In der irakischen Hauptstadt Bagdad sind mehr als hundert Personen bei Zusammenstößen mit Sicherheitskräften verletzt worden. Polizei und Militär setzten Tränengas, Wasserwerfer und Schallbomben ein, um ein Eindringen in die Grüne Zone zu verhindern.

In der irakischen Hauptstadt Bagdad sind am Samstag mehr als hundert Personen bei Zusammenstößen mit Sicherheitskräften verletzt worden. Polizei und Militär setzten Tränengas, Wasserwerfer und Schallbomben ein, um ein Eindringen von Anhängern des schiitischen Klerikers Moktada Al-Sadr in die Grüne Zone zu verhindern. Nach Angaben des Gesundheitsministeriums gab es dabei etwa 125 Verletzte, darunter zwei Dutzend Sicherheitsbeamte.

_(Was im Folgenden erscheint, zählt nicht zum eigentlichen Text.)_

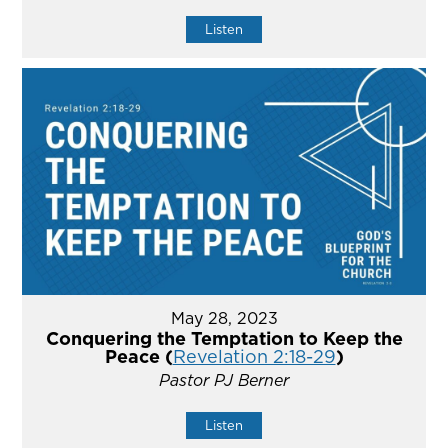
Listen
May 28, 2023
Conquering the Temptation to Keep the
Peace (
Revelation 2:18-29
)
Pastor PJ Berner
Listen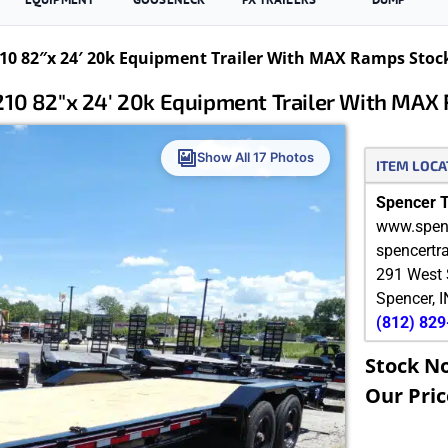
0 82″x 24′ 20k Equipment Trailer With MAX Ramps Stoc
10 82″x 24′ 20k Equipment Trailer With MAX
Show All 17 Photos
ITEM LOCA
Spencer Tr
www.spenc
spencertr
291 West 
Spencer
,
I
(812) 82
Stock N
Our Pric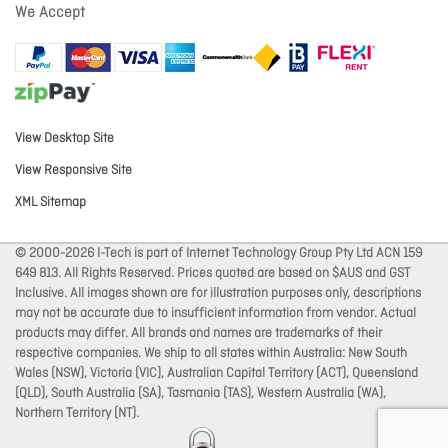
We Accept
View Desktop Site
View Responsive Site
XML Sitemap
© 2000-2026 I-Tech is part of Internet Technology Group Pty Ltd ACN 159
649 813. All Rights Reserved. Prices quoted are based on $AUS and GST
Inclusive. All images shown are for illustration purposes only, descriptions
may not be accurate due to insufficient information from vendor. Actual
products may differ. All brands and names are trademarks of their
respective companies. We ship to all states within Australia: New South
Wales (NSW), Victoria (VIC), Australian Capital Territory (ACT), Queensland
(QLD), South Australia (SA), Tasmania (TAS), Western Australia (WA),
Northern Territory (NT).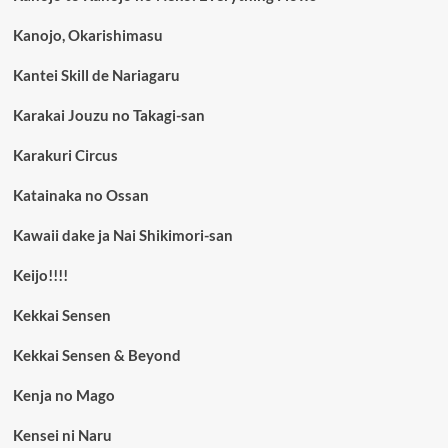
Kanojo, Okarishimasu
Kantei Skill de Nariagaru
Karakai Jouzu no Takagi-san
Karakuri Circus
Katainaka no Ossan
Kawaii dake ja Nai Shikimori-san
Keijo!!!!
Kekkai Sensen
Kekkai Sensen & Beyond
Kenja no Mago
Kensei ni Naru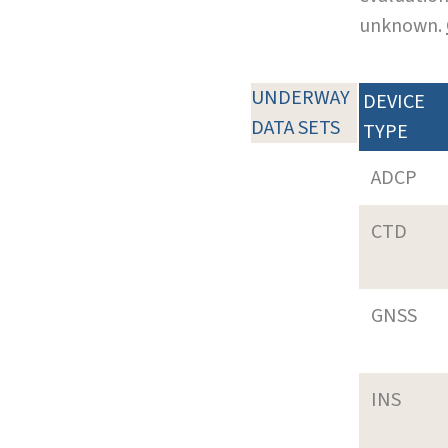
unknown.
UNDERWAY
DEVICE
DATA SETS
TYPE
ADCP
CTD
GNSS
INS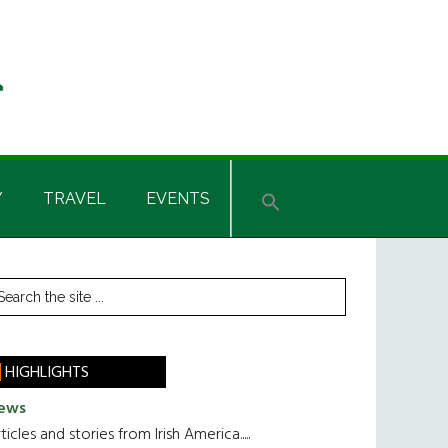
Y
TRAVEL
EVENTS
rimary
earch
he
idebar
te
HIGHLIGHTS
ews
ticles and stories from Irish America.....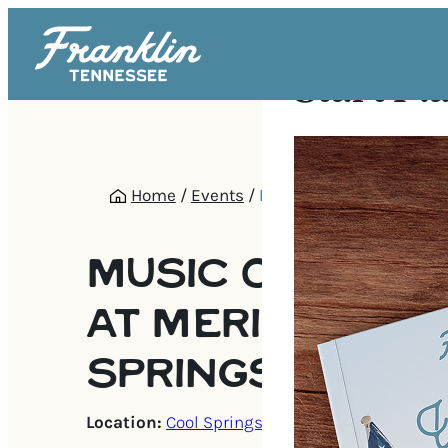
Start Pl
Home
/
Events
/
Music on the Green at 
Springs
MUSIC ON THE 
AT MERIDIAN C
SPRINGS
Location:
Cool Springs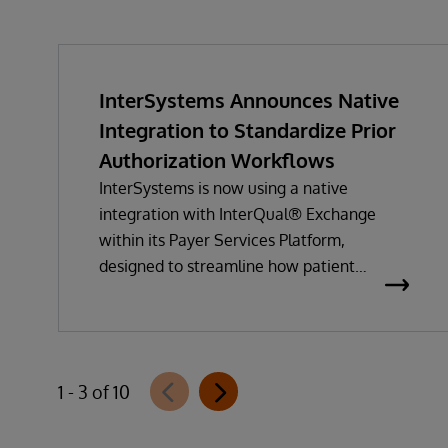
InterSystems Announces Native
Integration to Standardize Prior
Authorization Workflows
InterSystems is now using a native
integration with InterQual® Exchange
within its Payer Services Platform,
designed to streamline how patient
questionnaires are delivered and
completed. This new capability, which is
part of InterSystems Electronic Prior
Authorization offering and aligned with
1 - 3 of 10
CMS-0057-F requirements, integrates
directly with InterQual®’s market-leading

In der hoch gesicherten Grünen Zone im Zentrum Bagdads befinden sich zahlreiche Regierungseinrichtungen und das irakische Parlament sowie mehrere Botschaften, darunter auch die diplomatische Vertretung der USA. Die Stürmung des Parlamentsgebäudes konnten die Sicherheitskräfte nicht verhindern, wütende Demonstrierende zogen dort ein und starteten einen Sitzstreik. Auf TV-Bildern war zu sehen, wie sich überwiegend junge Menschen im Plenarsaal aufhielten und Fotos von Al-Sadr in die Kameras hielten.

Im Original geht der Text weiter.